Back in January we benchmarked Kit against Go, Rust, Zig, V, Crystal, Nim, Node.js, Python, and Ruby, and Kit came out looking very good. That was nearly six months ago—172 days, to be exact—and a lot has happened since. At the time, Kit didn't even have a tagged release yet. Today, 140 tagged releases later (from the first, 2026.3.7, through the current 2026.7.8), the compiler, the runtime, and the benchmark suite itself have all changed. So we ran everything again.

Goodbye, Mac Mini

The biggest change isn't in the software at all. The original benchmarks ran on a trusty 2018-era Intel Mac mini—a Core i7-8700B with 6 cores and 64 GB of RAM. It served well, but it has been retired in favor of a considerably more modern machine: a Corsair AI Workstation 300 built around AMD's Ryzen AI Max+ 395, with 16 cores / 32 threads boosting past 5 GHz, 128 GB of LPDDR5X RAM, and Ubuntu 24.04 instead of macOS.
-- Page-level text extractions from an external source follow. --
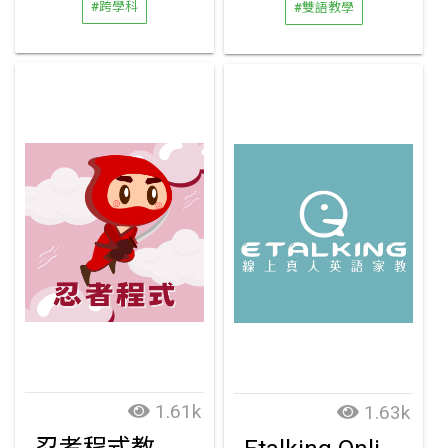
#跨學科
#雙語教學
1.61k
1.63k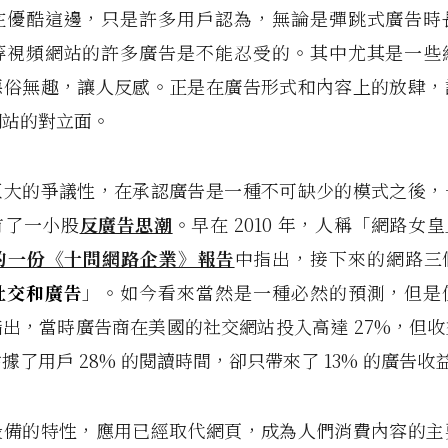
在優酷這邊，只是許多用戶認為，無論是彈跳式廣告時
等視頻網站的許多廣告是不能忍受的。其中尤其是一些
惡俗無趣，讓人反感。正是在廣告形式和內容上的放肆，
網站的對立面。
巨大的爭議性，在承認廣告是一種不可缺少的模式之後，
有了一小股
反廣告思潮
。早在 2010 年，人稱「網路女
r 的一份《十問網路企業》報告
中指出，接下來的網路三
社交和廣告
」。如今看來當然是一種必然的預測，但是
出，當時廣告商在美國的社交網站投入高達 27%，但
據了用戶 28% 的閱讀時間，卻只帶來了 13% 的廣告收
設備的特性，應用已經取代網頁，成為人們消費內容的主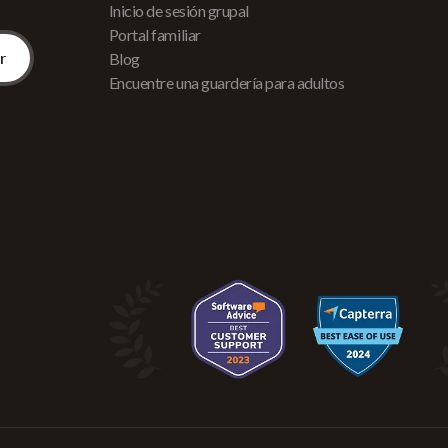
Inicio de sesión grupal
Portal familiar
Blog
Encuentre una guardería para adultos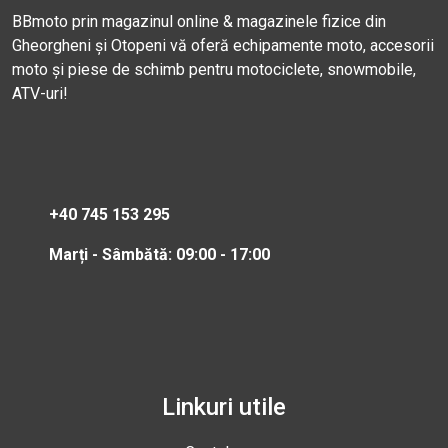
BBmoto prin magazinul online & magazinele fizice din
Gheorgheni și Otopeni vă oferă echipamente moto, accesorii
moto și piese de schimb pentru motociclete, snowmobile,
ATV-uri!
+40 745 153 295
Marți - Sâmbătă: 09:00 - 17:00
Linkuri utile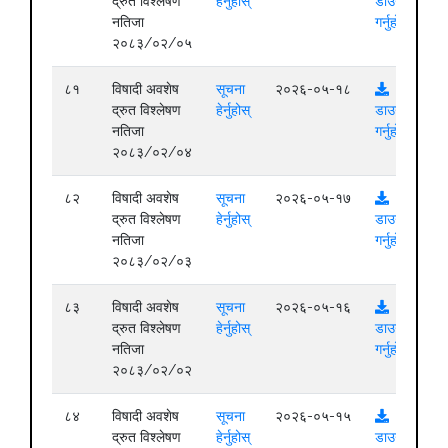
द्रुत विश्लेषण
हेर्नुहोस्
डाउनलोड
नतिजा
गर्नुहोस्
२०८३/०२/०५
८१
विषादी अवशेष
सूचना
२०२६-०५-१८
द्रुत विश्लेषण
हेर्नुहोस्
डाउनलोड
नतिजा
गर्नुहोस्
२०८३/०२/०४
८२
विषादी अवशेष
सूचना
२०२६-०५-१७
द्रुत विश्लेषण
हेर्नुहोस्
डाउनलोड
नतिजा
गर्नुहोस्
२०८३/०२/०३
८३
विषादी अवशेष
सूचना
२०२६-०५-१६
द्रुत विश्लेषण
हेर्नुहोस्
डाउनलोड
नतिजा
गर्नुहोस्
२०८३/०२/०२
८४
विषादी अवशेष
सूचना
२०२६-०५-१५
द्रुत विश्लेषण
हेर्नुहोस्
डाउनलोड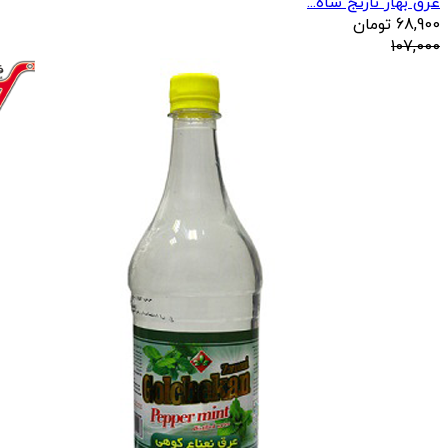
عرق بهار نارنج شاه...
68,900
تومان
107,000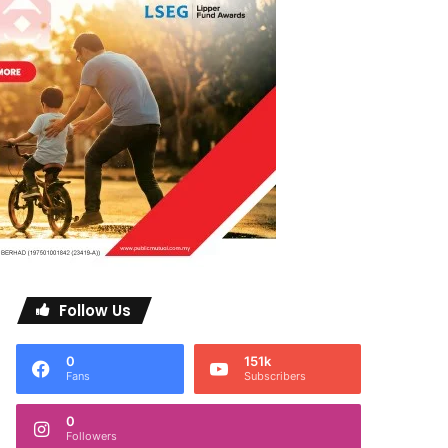
Follow Us
0
151k
Fans
Subscribers
0
Followers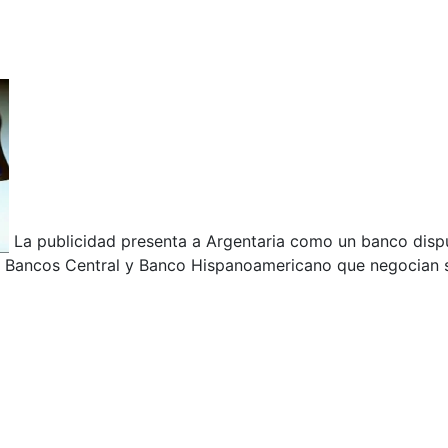
La publicidad presenta a Argentaria como un banco disp
s Bancos Central y Banco Hispanoamericano que negocian s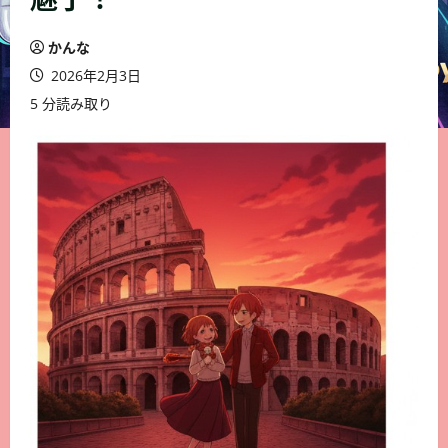
かんな
2026年2月3日
5 分読み取り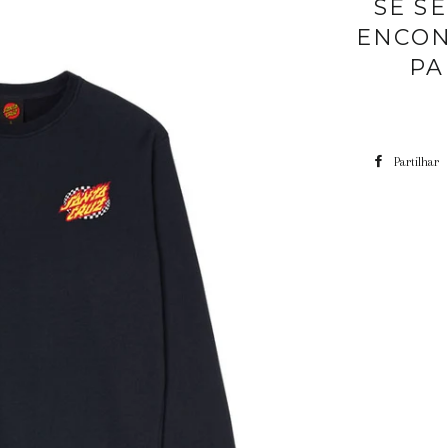
SE S
ENCON
PA
Partilhar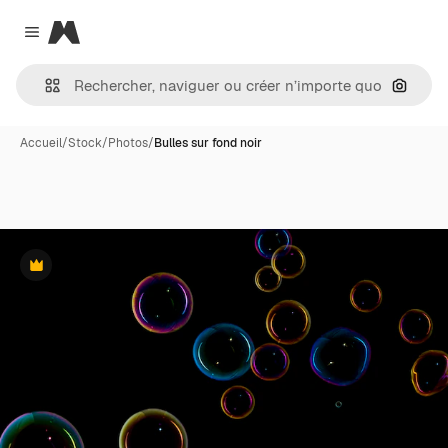
Magnific
Close menu
Recher
Accueil
/
Stock
/
Photos
/
Bulles sur fond noir
Premium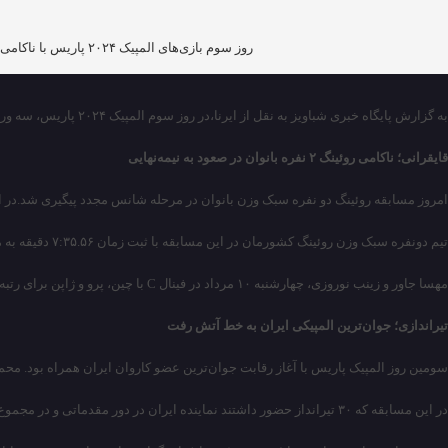
روز سوم بازی‌های المپیک ۲۰۲۴ پاریس با ناکامی تیم دو نفره روئینگ بانوان ایران در صعود به نیمه‌نهایی و آغاز رقابت نماینده جوان کشورمان در تیراندازی اهداف پروازی همراه بود.
به گزارش پایگاه خبری شباویز به نقل از ایرنا،در روز سوم المپیک ۲۰۲۴ پاریس، سه ورزشکار کشورمان در ۲ رشته قایقرانی و تیراندازی به مصاف حریفان رفتند.
قایقرانی؛ ناکامی روئینگ ۲ نفره بانوان در صعود به نیمه‌نهایی
امروز مسابقه روئینگ دو نفره سبک وزن بانوان در مرحله شانس مجدد پیگیری شد.در این رق
تیم دونفره سبک وزن روئینگ کشورمان در این مسابقه با ثبت زمان ۷:۳۵.۵۶ دقیقه به مقام چهارم رسید و ضمن ناکامی در صعود به مرحله نیمه‌نهایی، برای تعیین جایگاه نهایی به فینال C رفت.
مهسا جاور و زینب نوروزی، چهارشنبه ۱۰ مرداد در فینال C با چین، پرو و ژاپن برای رتبه سیزدهم تا هجدهم بازی‌های المپیک رقابت خواهند کرد.
تیراندازی؛ جوان‌ترین المپیکی ایران به خط آتش رفت
سومین روز المپیک پاریس با آغاز رقابت جوان‌ترین عضو کاروان ایران همراه بود. محمد بیرانوند که تنها ۱۵ سال دارد، به عنوان پدیده تیراندازی، امروز رقابت‌هایش را در تیراندازی 
در این مسابقه که ۳۰ تیرانداز حضور داشتند نماینده ایران در دور مقدماتی و در مجموع سه راند با ۷۰ امتیاز در رده بیست‌ویکم ایستاد. او راند اول و دوم را با امتیاز ۲۳ و در راند سوم را با امتیاز ۲۴ به پایان برد.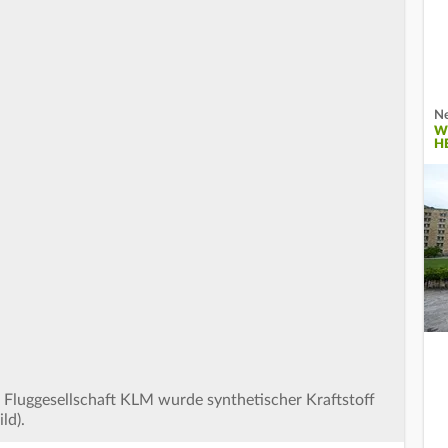
Ne
W
H
 Fluggesellschaft KLM wurde synthetischer Kraftstoff
ld).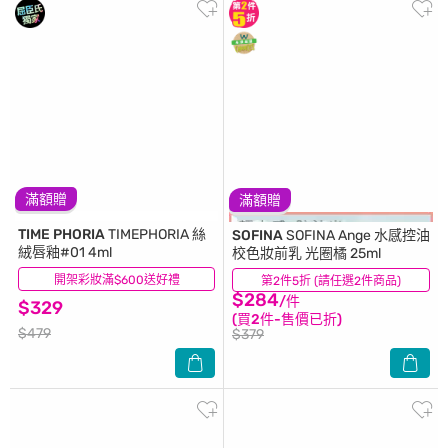
滿額贈
滿額贈
TIME PHORIA
TIMEPHORIA 絲
SOFINA
SOFINA Ange 水感控油
絨唇釉#01 4ml
校色妝前乳 光圈橘 25ml
開架彩妝滿$600送好禮
(3)
第2件5折 (請任選2件商品)
(5)
$284
/件
$329
(買2件-售價已折)
$479
$379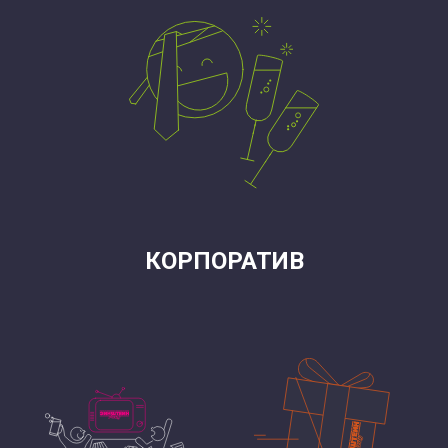
КОРПОРАТИВ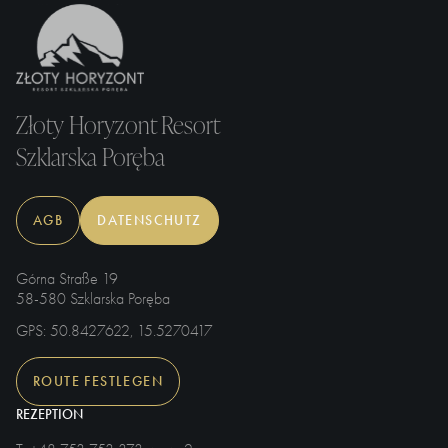
Złoty Horyzont Resort
Szklarska Poręba
AGB
DATENSCHUTZ
Górna Straße 19
58-580 Szklarska Poręba
GPS
: 50.8427622, 15.5270417
ROUTE FESTLEGEN
REZEPTION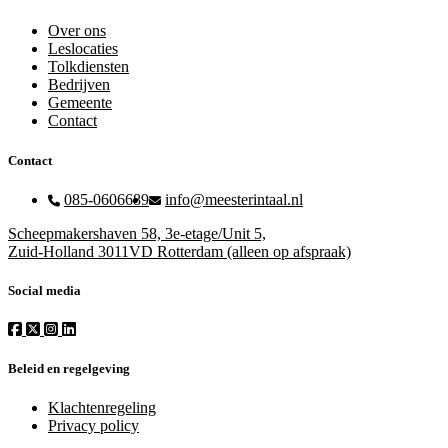
Over ons
Leslocaties
Tolkdiensten
Bedrijven
Gemeente
Contact
Contact
085-0606689
info@meesterintaal.nl
Scheepmakershaven 58, 3e-etage/Unit 5,
Zuid-Holland 3011VD Rotterdam (alleen op afspraak)
Social media
Beleid en regelgeving
Klachtenregeling
Privacy policy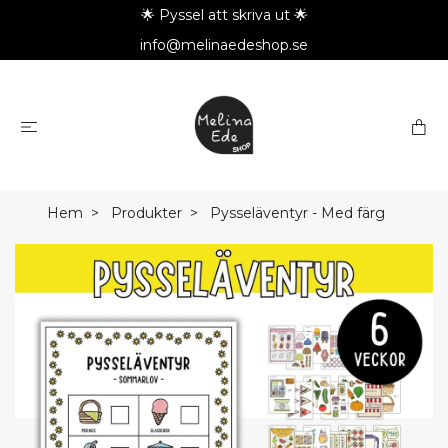
🌟 Pyssel att skriva ut 🌟
info@melinaedeshop.se
Hem
Produkter
Pysseläventyr - Med färg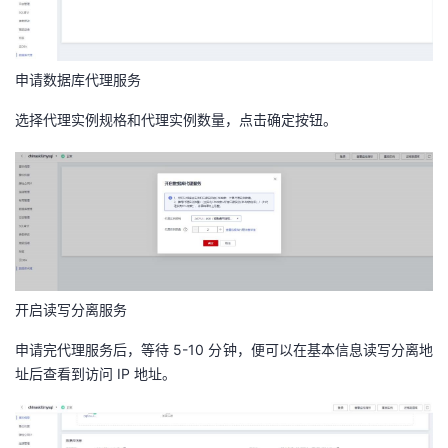
申请数据库代理服务
选择代理实例规格和代理实例数量，点击确定按钮。
开启读写分离服务
申请完代理服务后，等待 5-10 分钟，便可以在基本信息读写分离地
址后查看到访问 IP 地址。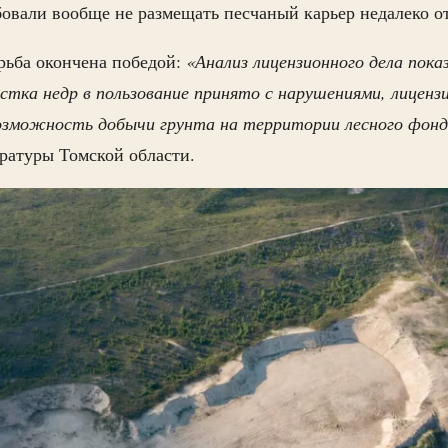
овали вообще не размещать песчаный карьер недалеко от
рьба окончена победой:
«Анализ лицензионного дела пока
стка недр в пользование принято с нарушениями, лиценз
озможность добычи грунта на территории лесного фон
ратуры Томской области.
That means the absolute numbers below are not directly comparable to January's. Everything got faster—a seven-year CPU generation gap will do that. What is worth comparing is how the languages rank against each other, and there the story has some genuine surprises.

Test Environment

  • Device: CORSAIR AI WORKSTATION 300
  • CPU: AMD RYZEN AI MAX+ 395 w/ Radeon 8060S, 16 cores / 32 threads, up to 5.19 GHz
  • Memory: 128 GB LPDDR5X-8000 (124 GiB usable)
  • OS: Ubuntu 24.04.4 LTS (Linux 6.17)

The methodology has tightened up too. All timings now come from hyperfine, and on Linux the run scripts pin benchmark processes to a fixed set of physical cores (taskset -c 2-5) so scheduler placement doesn't skew run-to-run results. Toolchains are current as of this post: Kit 2026.7.8, Zig 0.16.0, Go 1.26.4, Rust 1.96.1, Node.js 26.4.0, Crystal 1.20.3, Nim 2.2.10, V 0.5.1, Python 3.14.6, and Ruby 4.0.5.

A Note on Benchmarks

The same caveats as last time apply. Benchmarking is tricky business: results vary based on hardware, OS, compiler versions, and how idiomatic the code is for each language. These numbers give you a general sense of performance characteristics, not definitive proof that one language is universally "faster" than another.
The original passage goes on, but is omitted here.